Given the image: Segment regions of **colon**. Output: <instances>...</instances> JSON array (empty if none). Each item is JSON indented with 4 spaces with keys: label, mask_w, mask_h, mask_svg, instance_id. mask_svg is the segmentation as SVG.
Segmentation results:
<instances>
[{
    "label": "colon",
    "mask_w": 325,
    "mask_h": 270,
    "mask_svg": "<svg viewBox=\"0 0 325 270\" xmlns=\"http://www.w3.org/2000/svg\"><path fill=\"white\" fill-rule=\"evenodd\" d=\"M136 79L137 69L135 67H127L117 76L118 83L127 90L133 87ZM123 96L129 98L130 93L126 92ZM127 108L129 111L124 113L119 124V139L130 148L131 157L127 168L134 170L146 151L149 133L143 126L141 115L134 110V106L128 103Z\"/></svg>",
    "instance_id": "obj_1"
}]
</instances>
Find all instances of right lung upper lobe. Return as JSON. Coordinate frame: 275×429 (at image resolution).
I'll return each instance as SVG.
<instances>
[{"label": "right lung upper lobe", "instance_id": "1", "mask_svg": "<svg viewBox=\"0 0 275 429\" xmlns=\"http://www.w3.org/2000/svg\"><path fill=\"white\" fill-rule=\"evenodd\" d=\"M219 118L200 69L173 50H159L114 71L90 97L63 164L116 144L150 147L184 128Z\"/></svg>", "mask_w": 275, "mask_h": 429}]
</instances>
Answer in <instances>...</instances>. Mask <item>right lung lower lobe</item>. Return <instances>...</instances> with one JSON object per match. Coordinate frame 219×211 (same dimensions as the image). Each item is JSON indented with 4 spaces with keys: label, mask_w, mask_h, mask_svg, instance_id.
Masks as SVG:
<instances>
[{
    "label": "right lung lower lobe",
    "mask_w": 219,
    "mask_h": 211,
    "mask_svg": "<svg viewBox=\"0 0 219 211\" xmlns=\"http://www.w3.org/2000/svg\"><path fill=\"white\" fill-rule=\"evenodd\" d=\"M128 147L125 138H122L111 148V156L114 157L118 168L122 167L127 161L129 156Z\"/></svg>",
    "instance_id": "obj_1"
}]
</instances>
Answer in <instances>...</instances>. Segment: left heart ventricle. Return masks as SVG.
---
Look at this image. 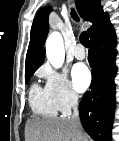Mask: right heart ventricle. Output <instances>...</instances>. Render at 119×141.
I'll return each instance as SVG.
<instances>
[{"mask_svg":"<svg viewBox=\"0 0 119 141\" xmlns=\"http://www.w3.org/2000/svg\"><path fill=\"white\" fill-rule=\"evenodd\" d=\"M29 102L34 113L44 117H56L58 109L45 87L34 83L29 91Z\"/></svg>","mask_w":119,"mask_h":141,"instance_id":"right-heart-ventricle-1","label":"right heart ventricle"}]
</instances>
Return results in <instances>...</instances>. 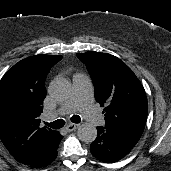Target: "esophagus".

YOUR INSTRUCTIONS: Only the lines from the one containing "Given the image: Segment" through the one containing "Answer in <instances>...</instances>. Segment: left" are to be retyped, both boundary lines included, with no other material.

OUTPUT FOR THIS EXERCISE:
Given the image: Segment regions of **colon**. Output: <instances>...</instances> JSON array (empty if none). Each item is JSON indented with 4 spaces with keys: label, mask_w, mask_h, mask_svg, instance_id. mask_svg is the segmentation as SVG.
Segmentation results:
<instances>
[{
    "label": "colon",
    "mask_w": 325,
    "mask_h": 270,
    "mask_svg": "<svg viewBox=\"0 0 325 270\" xmlns=\"http://www.w3.org/2000/svg\"><path fill=\"white\" fill-rule=\"evenodd\" d=\"M136 79L137 69L135 67H127L117 76L118 83L127 90L133 87ZM123 96L129 98L130 93L126 92ZM127 108L129 111L124 113L119 124V139L130 148L131 157L127 168L134 170L146 151L149 133L143 126L141 115L134 110V106L128 103Z\"/></svg>",
    "instance_id": "obj_1"
}]
</instances>
Find all instances of right lung upper lobe. Return as JSON. Coordinate frame: 275×429 (at image resolution).
I'll return each instance as SVG.
<instances>
[{"label": "right lung upper lobe", "instance_id": "1", "mask_svg": "<svg viewBox=\"0 0 275 429\" xmlns=\"http://www.w3.org/2000/svg\"><path fill=\"white\" fill-rule=\"evenodd\" d=\"M219 118L200 69L173 50H159L114 71L90 97L63 164L116 144L150 147L184 128Z\"/></svg>", "mask_w": 275, "mask_h": 429}]
</instances>
Answer in <instances>...</instances>. Mask <item>right lung lower lobe</item>. Return <instances>...</instances> with one JSON object per match. Coordinate frame 219×211 (same dimensions as the image). Each item is JSON indented with 4 spaces with keys: label, mask_w, mask_h, mask_svg, instance_id.
Masks as SVG:
<instances>
[{
    "label": "right lung lower lobe",
    "mask_w": 219,
    "mask_h": 211,
    "mask_svg": "<svg viewBox=\"0 0 219 211\" xmlns=\"http://www.w3.org/2000/svg\"><path fill=\"white\" fill-rule=\"evenodd\" d=\"M128 147L125 138H122L111 148V156L114 157L118 168L122 167L127 161L129 156Z\"/></svg>",
    "instance_id": "obj_1"
}]
</instances>
Answer in <instances>...</instances>. Segment: left heart ventricle. Return masks as SVG.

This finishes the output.